Со свистом выдыхаю воздух из легких. Вот на фига она это делает? Продолжает бесить!

— Посмотри сюда, — ставлю стакан на столешницу кухонного острова и тыкаю рядом пальцем. — Помнишь, что происходило здесь сегодня утром? Давай просто закончим начатое и разойдемся. Как тебе предложение? Ну согласись, странно взрослым людям вот так дразниться. Ты же сама пришла вчера.

— Надо было пользоваться моментом, — говорит и смущается.

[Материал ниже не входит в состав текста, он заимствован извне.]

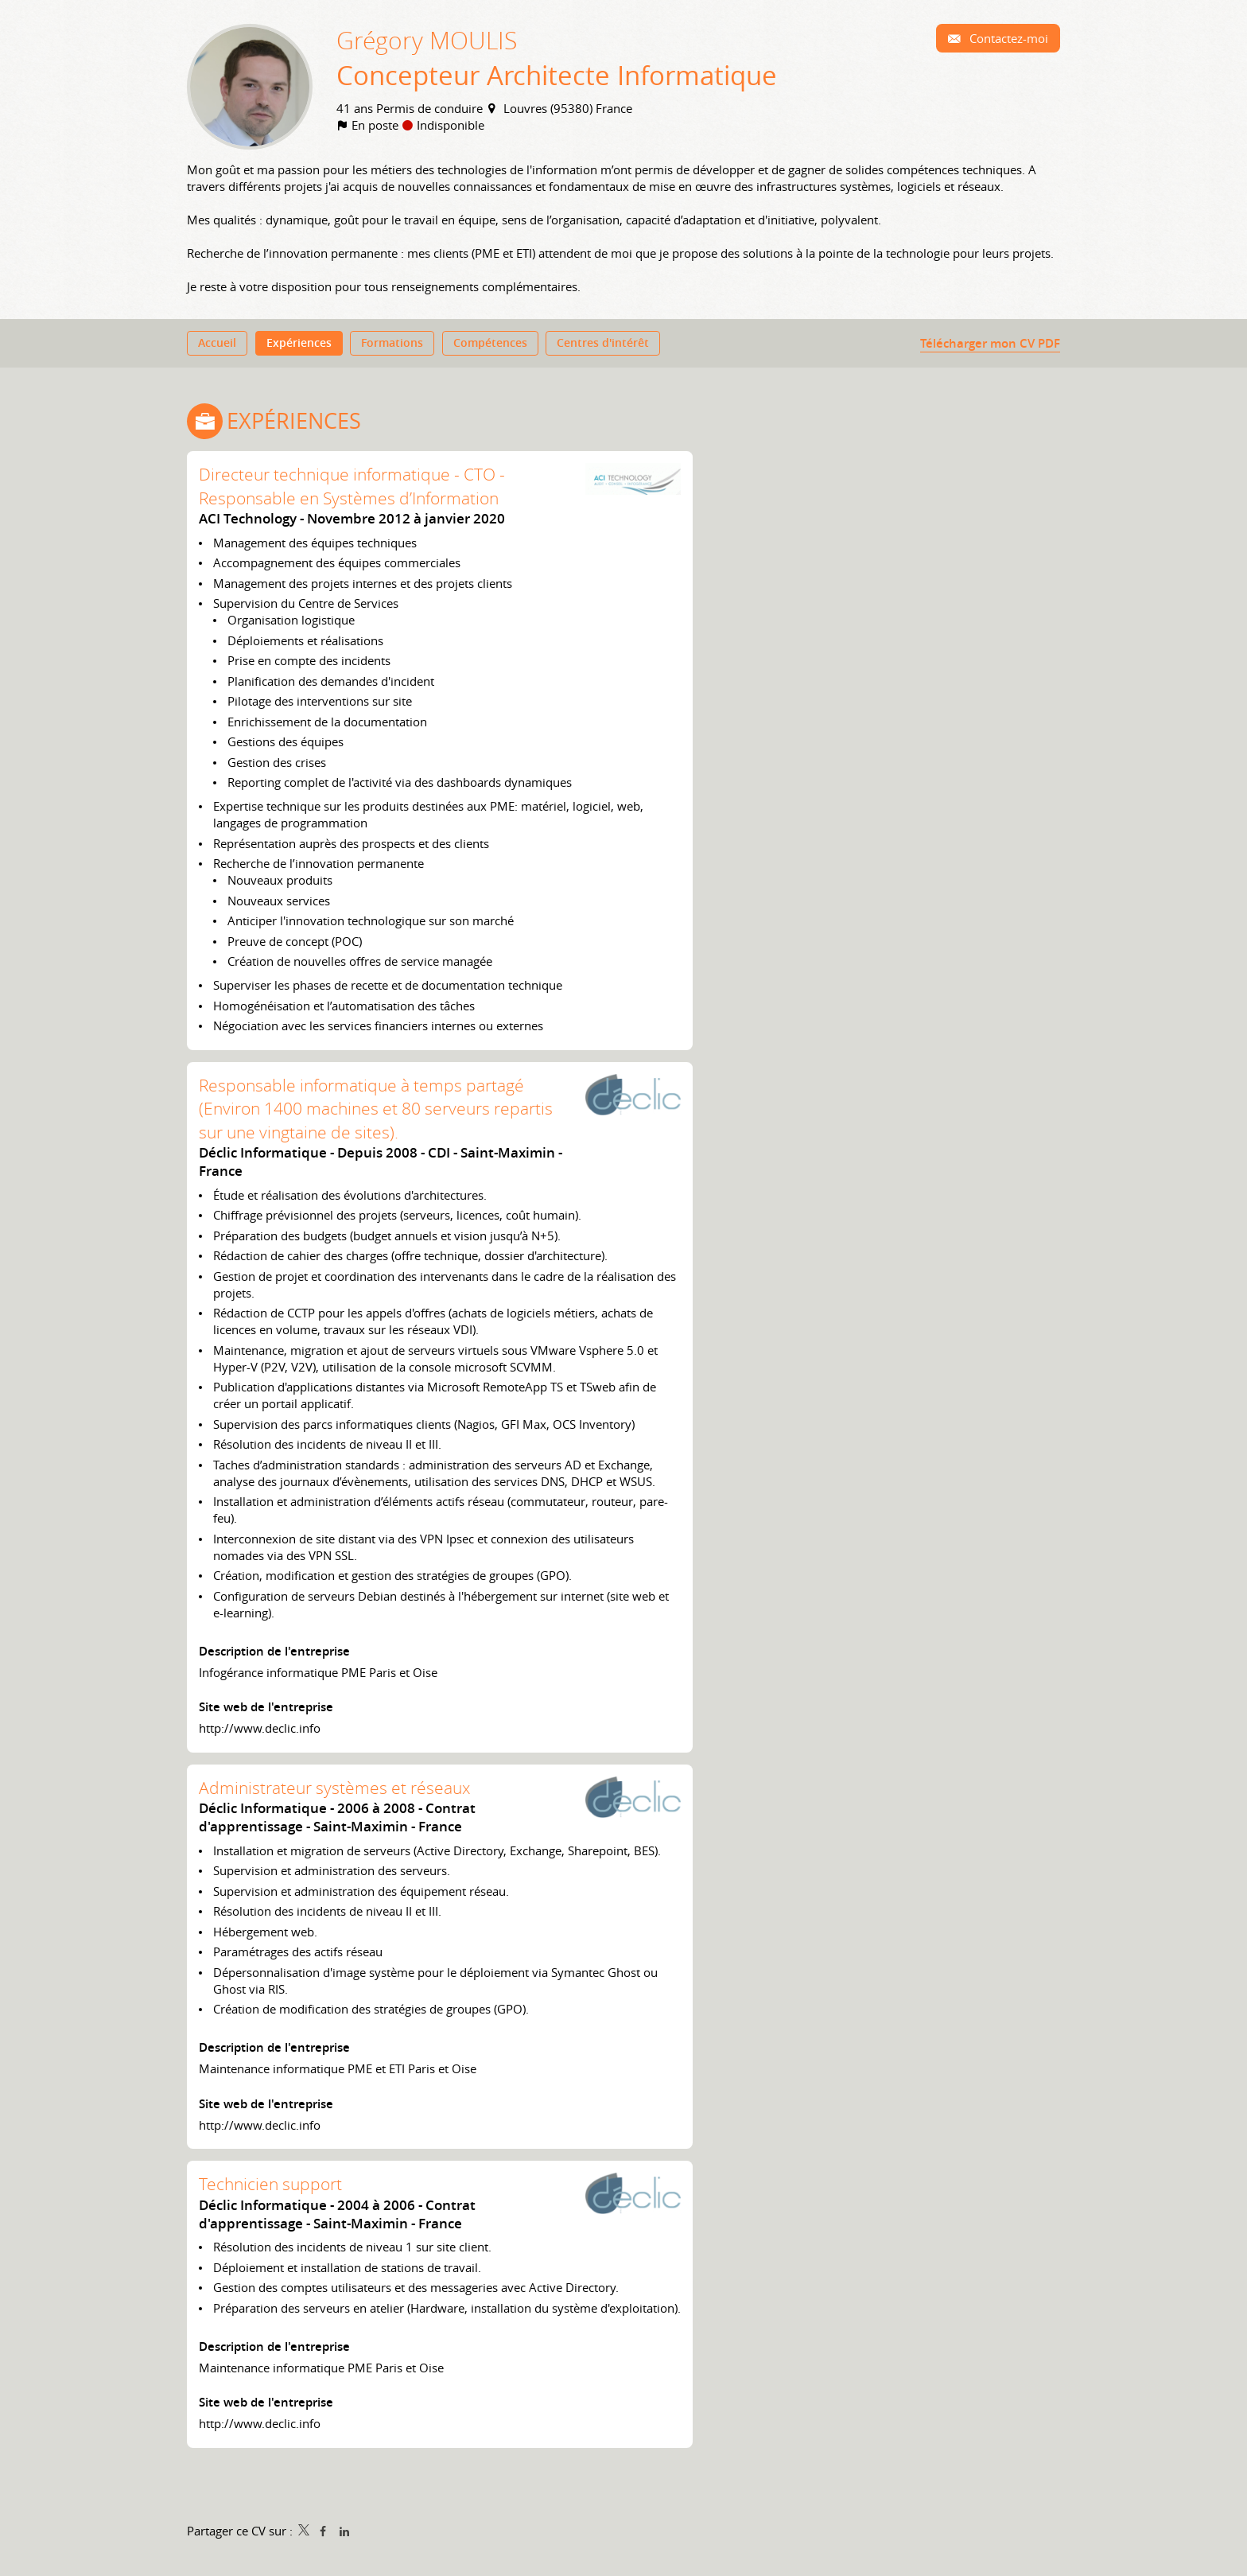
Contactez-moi (1007, 38)
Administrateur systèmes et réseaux (334, 1791)
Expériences (294, 425)
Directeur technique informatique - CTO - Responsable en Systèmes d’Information (352, 489)
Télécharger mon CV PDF (990, 345)
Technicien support (270, 2187)
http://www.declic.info (259, 1731)
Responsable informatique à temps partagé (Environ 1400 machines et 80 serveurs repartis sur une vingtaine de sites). (376, 1111)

Глазки в пол виновато опустила: школьница двойку получила.

— Ты уснула. Утром нас прервали, — напоминаю и подхожу вплотную.

Вдыхаю ее запах. Чем же от нее так вкусно пахнет?

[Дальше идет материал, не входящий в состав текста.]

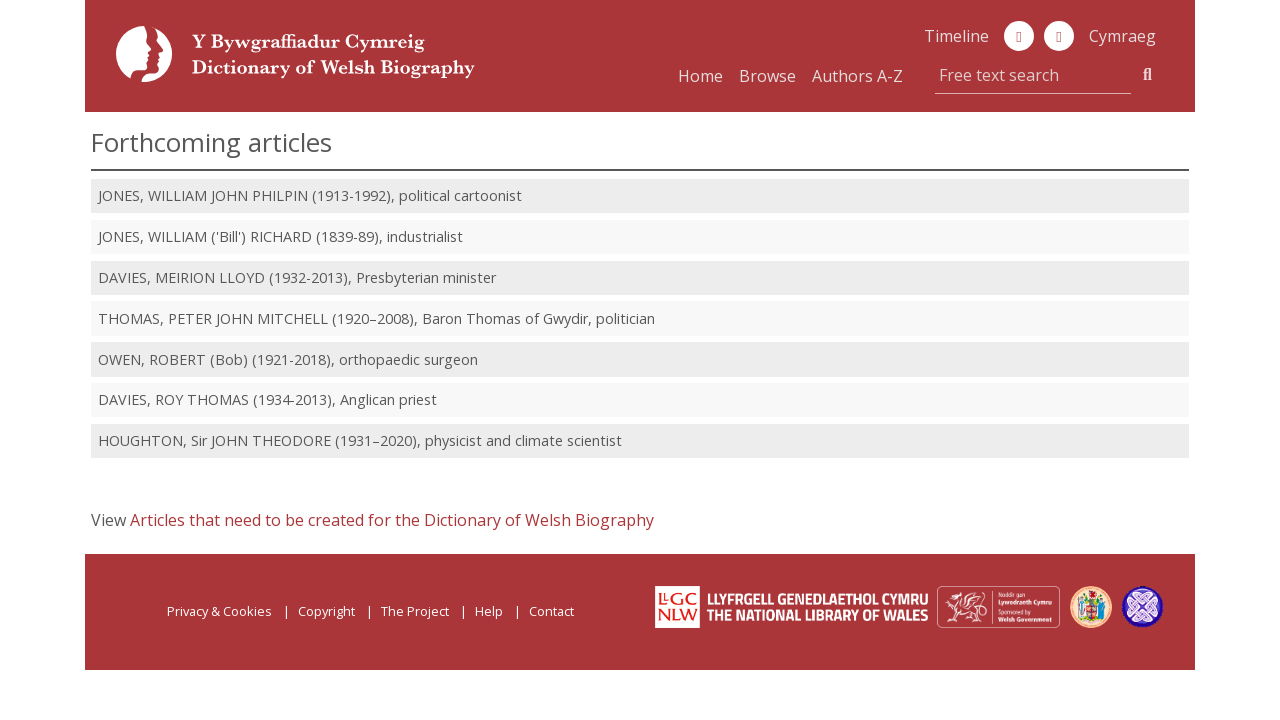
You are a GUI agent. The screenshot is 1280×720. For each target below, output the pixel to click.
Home (700, 76)
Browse (767, 76)
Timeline (956, 36)
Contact (551, 611)
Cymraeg (1122, 36)
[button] (1059, 36)
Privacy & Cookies (219, 611)
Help (489, 611)
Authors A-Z (857, 76)
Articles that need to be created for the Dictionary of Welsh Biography (392, 520)
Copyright (326, 611)
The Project (415, 611)
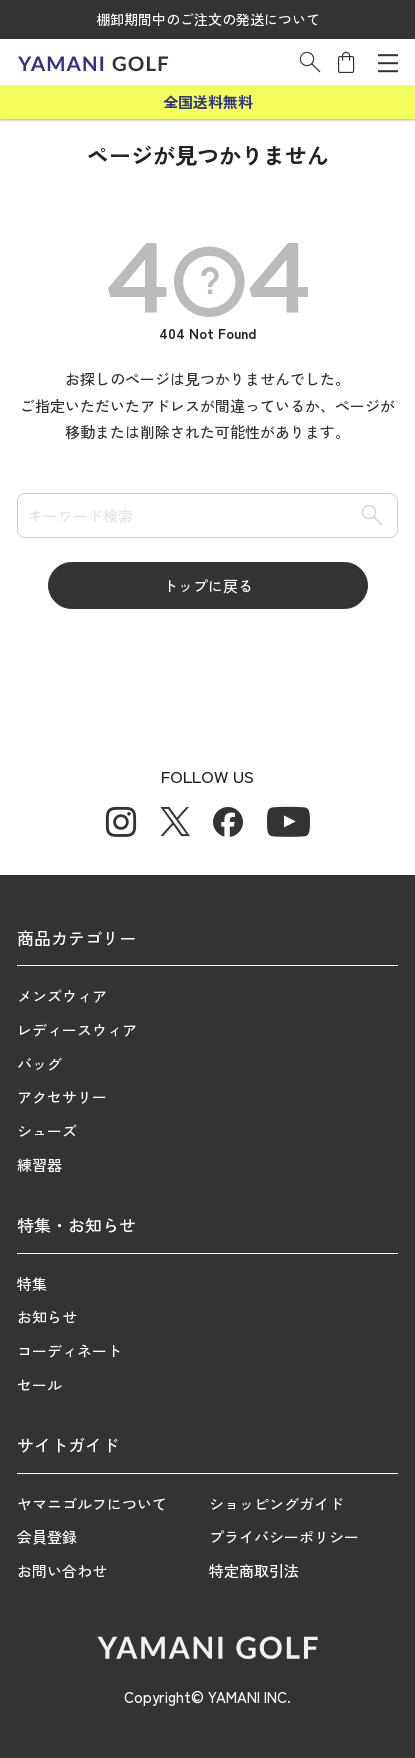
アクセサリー (62, 1096)
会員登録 (47, 1536)
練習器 (39, 1164)
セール (39, 1384)
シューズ (47, 1130)
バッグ (39, 1063)
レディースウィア (77, 1029)
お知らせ (47, 1316)
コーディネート (69, 1350)
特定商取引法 (254, 1570)
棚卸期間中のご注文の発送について (208, 19)
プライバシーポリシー (284, 1536)
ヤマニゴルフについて (92, 1503)
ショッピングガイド (276, 1503)
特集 (32, 1283)
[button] (310, 62)
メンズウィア (62, 995)
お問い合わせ (62, 1570)
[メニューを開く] (388, 62)
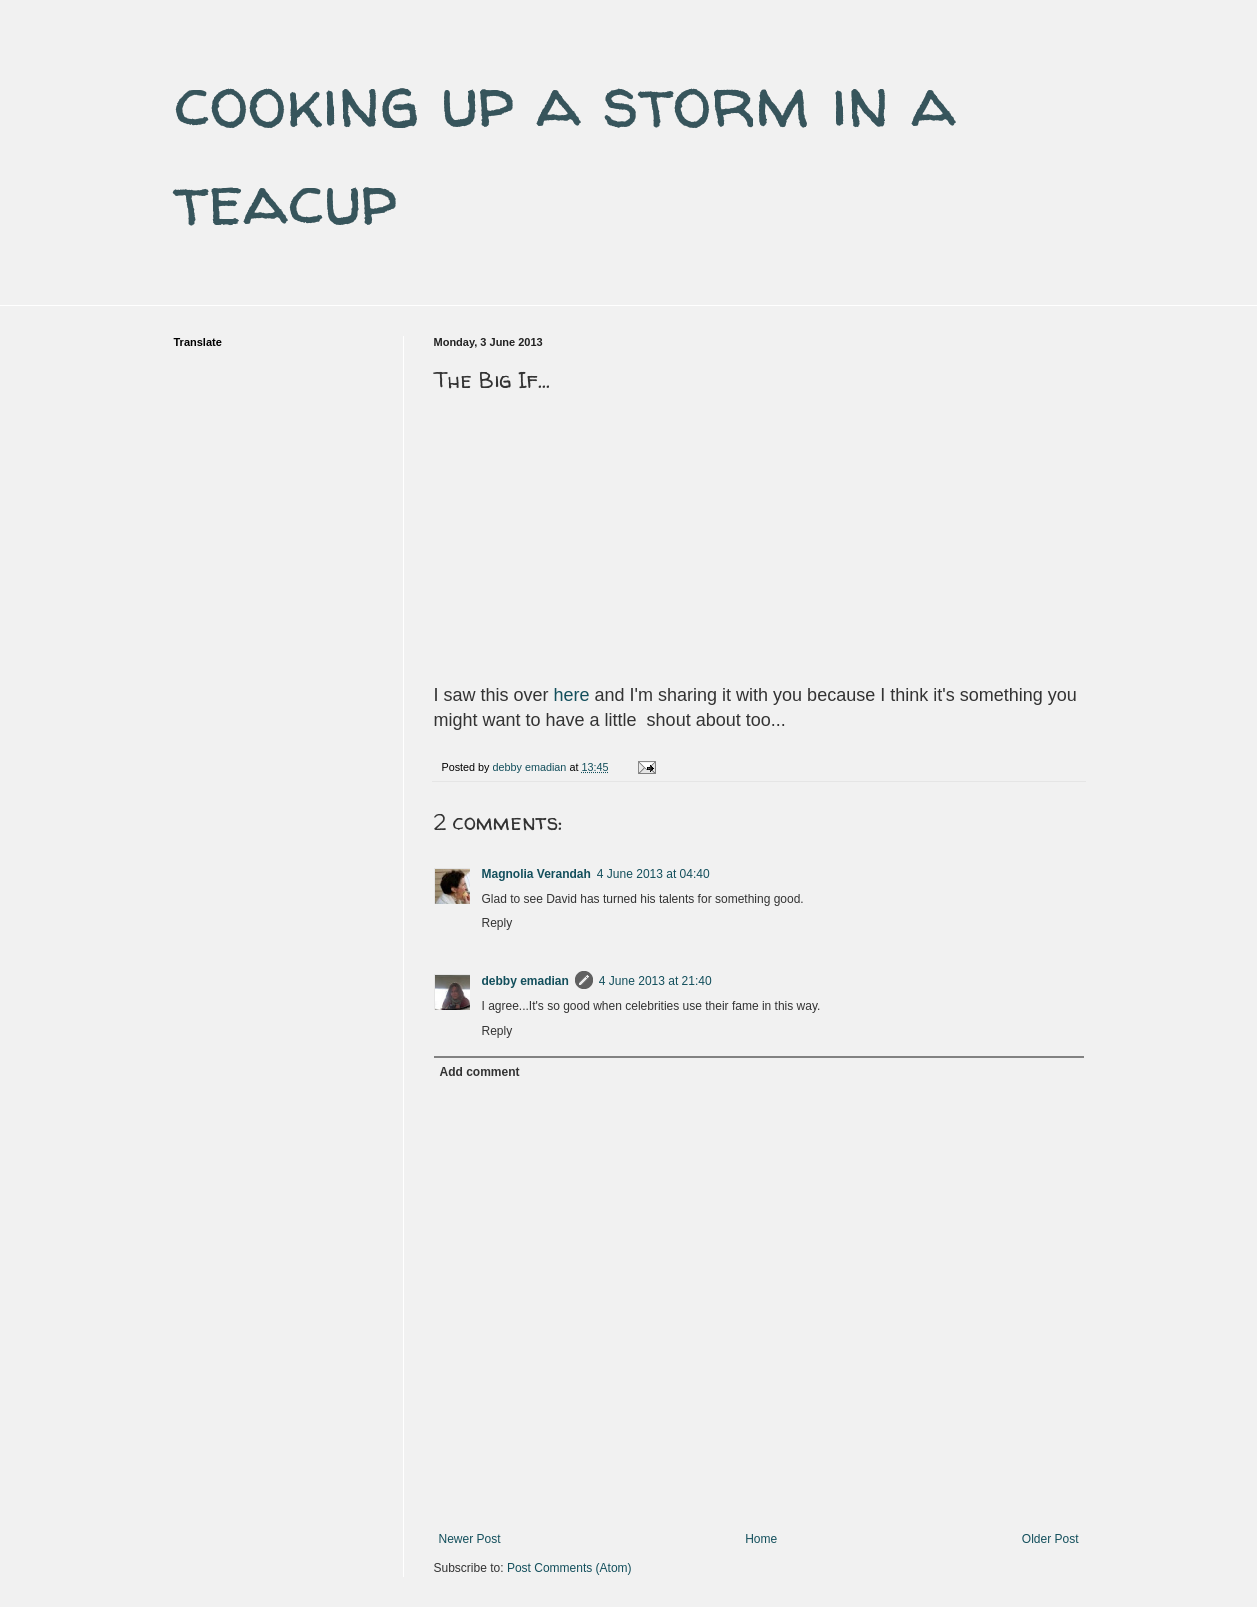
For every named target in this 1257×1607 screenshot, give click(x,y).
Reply (497, 923)
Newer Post (470, 1539)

— Значит, не судьба, — дергает плечом, а глаз не поднимает — знает, что как только законтачимся взглядами, разговаривать будет сложней.

Оттягивает момент.

— Никогда не верил в эту хрень. Судьба, карма, гороскопы…

— По гороскопу у нас шикарная совместимость, между прочим, — выдает и улыбку прячет.

— Вот как? Интересовалась, значит, — тоже улыбаюсь и понижаю голос. — А в твоем гороскопе случайно не было информации, как долго целеустремленному красавчику Стрельцу нужно завоевать упертую красотку Овна?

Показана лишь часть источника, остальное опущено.